A summary of the trials is shown in Figure 1. On the horizontal axis, the measurement of disease severity (percentage of ear leaf with lesions) observed in the nontreated control is divided into three levels: less than 10%, between 10% and 14%, and 15% or greater. The number of trials for each category (N) is indicated, along with the mean yield response and the frequency of achieving a yield response of at least 5 bu/A. This yield response level can be used as a measure of profitability. With current corn prices, fungicide prices, and application costs, a 5 bu/A yield response would be close to the "break-even" or "profitable" mark.
This summary indicates that disease pressure plays an extremely important role in achieving a positive yield response with a foliar fungicide and in consistently achieving economically positive yield responses. Under low disease pressure (less than 10% severity), the mean yield response was only 0.7 bu/A, and a response of at least 5 bu/A was achieved only 23% of the time. Under moderate disease pressure (10% to 14% severity), the mean yield response was 4.8 bu/A, and a response of at least 5 bu/A was achieved 50% of the time. Under high disease pressure (at least 15% severity), the mean yield response was 12.7 bu/A, and a response of at least 5 bu/A was achieved 100% of the time. In these trials, gray leaf spot generally was the most severe disease, but northern leaf blight and southern corn rust also were present in a few trials.
These results clearly reveal that disease pressure plays a critical role in the magnitude and consistency of yield response to a foliar fungicide application in corn. The difficult part is being able to predict before the VT to R1 stages what type of disease pressure may develop later in the season. To make such a prediction, one needs to consider disease risk factors and to scout for disease.
Disease risk factors include these:
- Susceptibility level of corn hybrid. Seed companies typically can provide information on the susceptibility of their hybrids to gray leaf spot and northern leaf blight. In general, hybrids that are more susceptible to fungal foliar diseases will have a greater response to a foliar fungicide (if disease pressure is high enough).
- Previous crop. Because many foliar pathogens survive in corn residue, the risk of foliar diseases (such as gray leaf spot and northern leaf blight) increases when corn is planted back into a field that grew corn the previous year.
- Weather. Rainy and/or humid weather generally is most favorable to foliar diseases. In growing seasons when these conditions prevail, the risk for disease development increases.
- Field history. Some field locations have a history of high foliar disease severity. Fields in river bottoms or low areas or those surrounded by trees may be more prone to foliar corn diseases.
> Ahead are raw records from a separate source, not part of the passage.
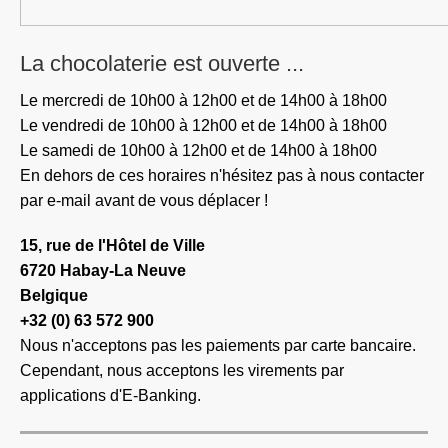
La
chocolaterie
est
ouverte
...
Le mercredi de 10h00 à 12h00 et de 14h00 à 18h00
Le vendredi de 10h00 à 12h00 et de 14h00 à 18h00
Le samedi de 10h00 à 12h00 et de 14h00 à 18h00
En dehors de ces horaires n'hésitez pas à nous contacter
par e-mail avant de vous déplacer !
15, rue de l'Hôtel de Ville
6720 Habay-La Neuve
Belgique
+32 (0) 63 572 900
Nous n'acceptons pas les paiements par carte bancaire.
Cependant, nous acceptons les virements par
applications d'E-Banking.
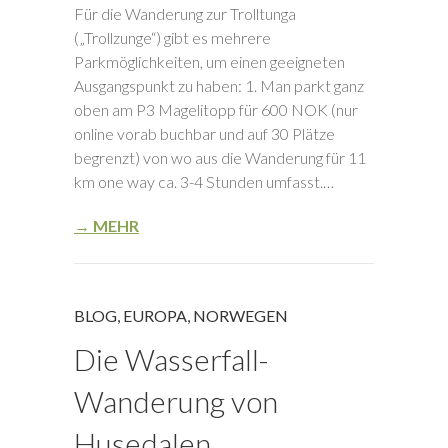
Für die Wanderung zur Trolltunga
(„Trollzunge“) gibt es mehrere
Parkmöglichkeiten, um einen geeigneten
Ausgangspunkt zu haben: 1. Man parkt ganz
oben am P3 Magelitopp für 600 NOK (nur
online vorab buchbar und auf 30 Plätze
begrenzt) von wo aus die Wanderung für 11
km one way ca. 3-4 Stunden umfasst.…
→ MEHR
BLOG
,
EUROPA
,
NORWEGEN
Die Wasserfall-
Wanderung von
Husedalen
Scout for foliar diseases in corn just before tassel emergence. Current disease management guidelines suggest the following criteria by hybrid type for considering an application of foliar fungicide:
- Susceptible hybrids--if disease symptoms are present on the third leaf below the ear or higher on 50% of the plants examined.
- Intermediate hybrids--if disease symptoms are present on the third leaf below the ear or higher on 50% of the plants examined, if the field is in an area with a history of foliar disease problems, if the previous crop was corn, if there is surface residue of 35% or more, and if the weather is warm and humid.
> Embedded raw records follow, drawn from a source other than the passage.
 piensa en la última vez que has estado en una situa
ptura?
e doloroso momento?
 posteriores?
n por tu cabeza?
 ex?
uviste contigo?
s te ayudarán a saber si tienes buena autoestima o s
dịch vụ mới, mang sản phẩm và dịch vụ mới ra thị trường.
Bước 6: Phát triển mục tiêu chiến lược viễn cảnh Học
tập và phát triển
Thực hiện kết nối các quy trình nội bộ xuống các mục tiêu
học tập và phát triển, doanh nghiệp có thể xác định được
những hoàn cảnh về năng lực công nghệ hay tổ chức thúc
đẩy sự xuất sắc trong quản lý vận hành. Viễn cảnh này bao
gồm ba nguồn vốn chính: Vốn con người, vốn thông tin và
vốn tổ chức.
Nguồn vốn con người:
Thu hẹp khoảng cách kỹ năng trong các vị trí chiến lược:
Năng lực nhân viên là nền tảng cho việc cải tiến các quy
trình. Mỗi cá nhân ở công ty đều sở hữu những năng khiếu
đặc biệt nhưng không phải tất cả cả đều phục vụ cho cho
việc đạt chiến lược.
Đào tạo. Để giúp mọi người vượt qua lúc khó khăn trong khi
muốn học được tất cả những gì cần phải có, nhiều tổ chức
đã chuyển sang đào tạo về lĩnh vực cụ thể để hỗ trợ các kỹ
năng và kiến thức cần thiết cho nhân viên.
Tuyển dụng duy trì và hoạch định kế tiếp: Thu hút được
- Resistant hybrids--fungicide applications generally are not recommended.
According to the data from our corn fungicide trials, if at least 15% of ear leaf area is affected by disease at the end of the season, a foliar fungicide applied between VT and R1 would likely have been beneficial. Using the disease risk factors and scouting observations collected just before tassel emergence will help you predict how severe disease may be several weeks from the VT to R1 stages and help you decide whether to apply a foliar fungicide.